===== Excerpted records
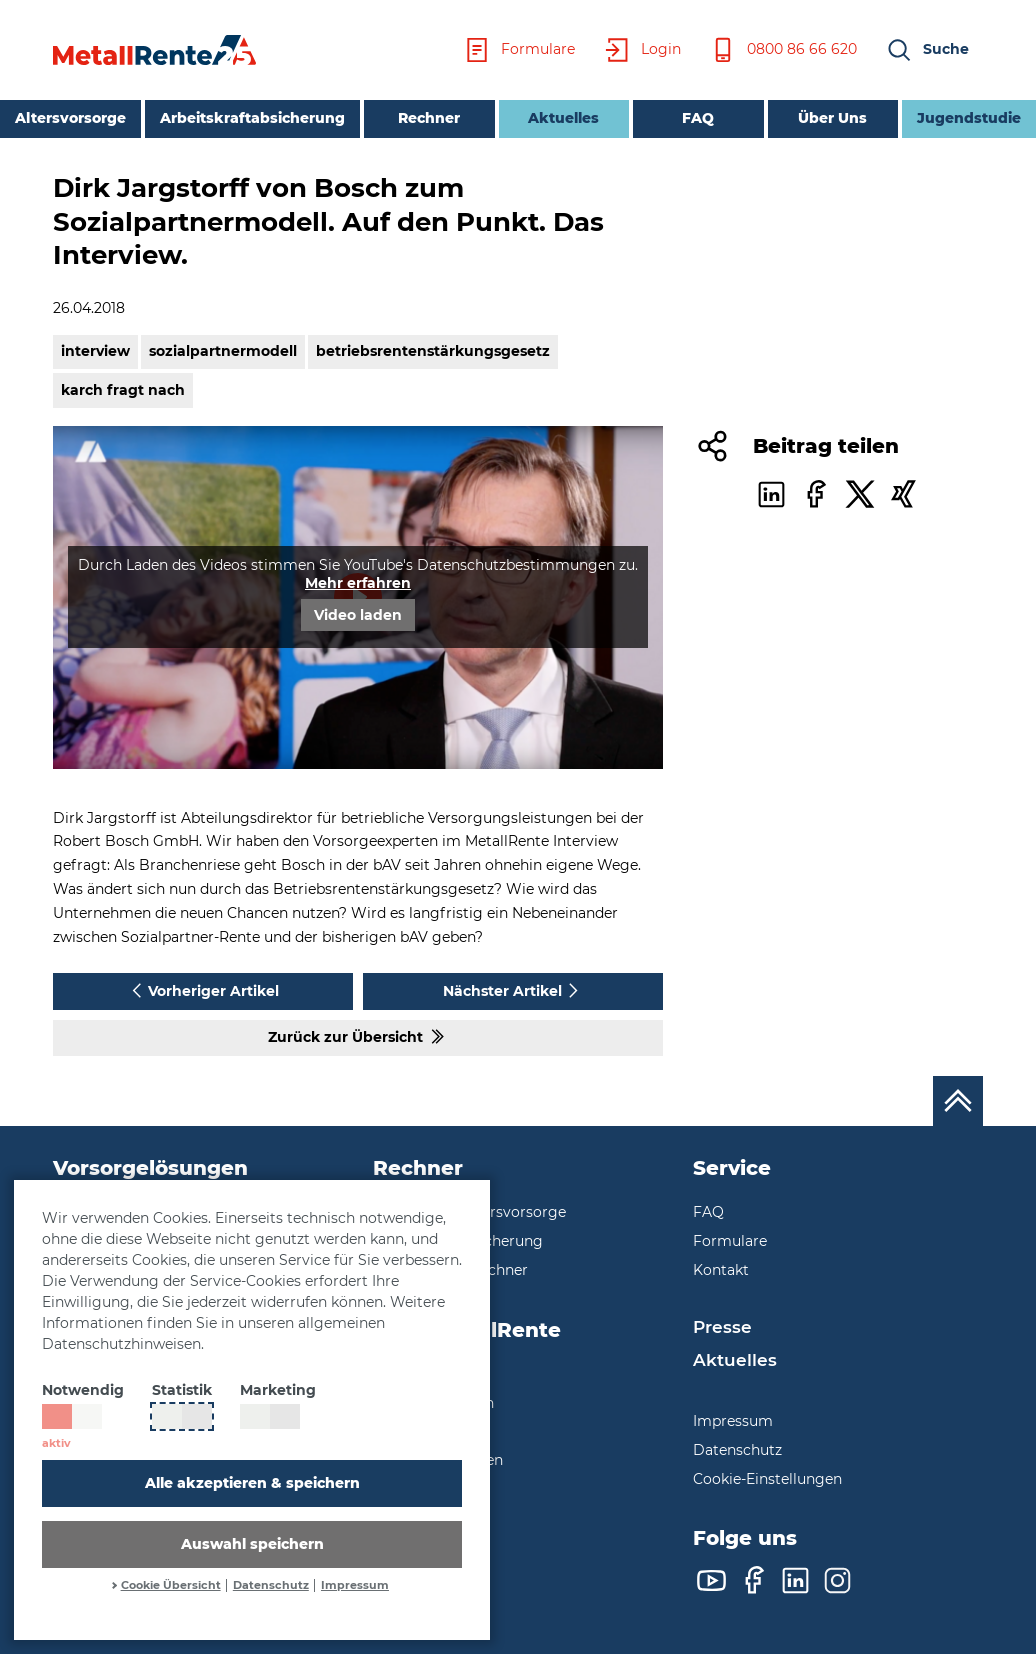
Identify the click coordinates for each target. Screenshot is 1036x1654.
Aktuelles (549, 116)
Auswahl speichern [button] (252, 1544)
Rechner (429, 118)
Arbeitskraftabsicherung (252, 118)
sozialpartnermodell (223, 351)
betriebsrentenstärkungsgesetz (433, 351)
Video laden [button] (358, 615)
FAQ (698, 118)
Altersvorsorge (70, 118)
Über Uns (832, 118)
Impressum (355, 1585)
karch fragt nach (123, 390)
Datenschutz (271, 1585)
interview (95, 351)
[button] (927, 50)
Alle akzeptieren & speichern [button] (252, 1483)
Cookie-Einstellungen (767, 1479)
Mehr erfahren (358, 583)
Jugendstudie (969, 118)
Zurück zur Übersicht (358, 1036)
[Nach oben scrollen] (958, 1101)
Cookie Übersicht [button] (171, 1585)
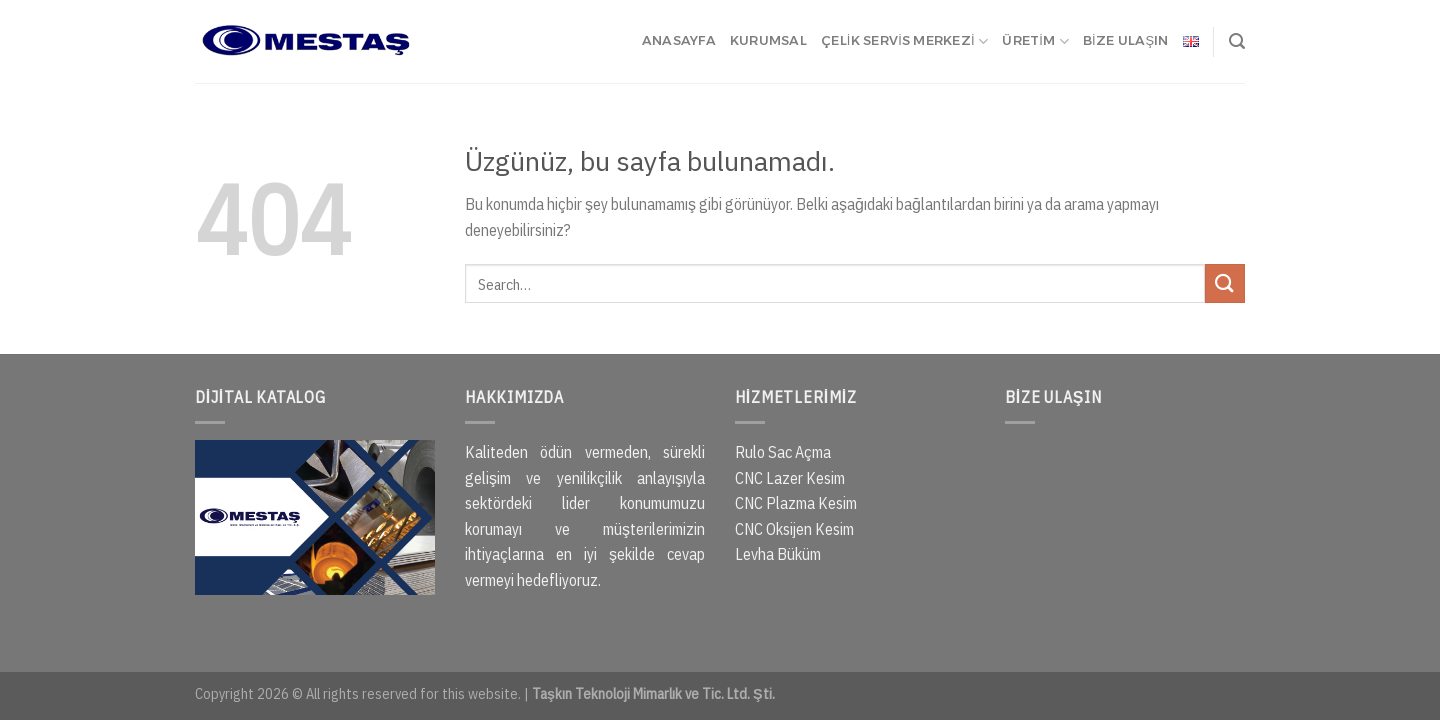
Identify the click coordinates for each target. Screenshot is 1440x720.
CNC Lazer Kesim (790, 478)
==========
**Problem to work on:** Where the word "each" is present in a line of the listing, copy that line.

**Output for this task:**
Identify the click coordinates for each target. Screenshot is 1036x1654.
Identify the click coordinates for each target. Screenshot is 1440x720.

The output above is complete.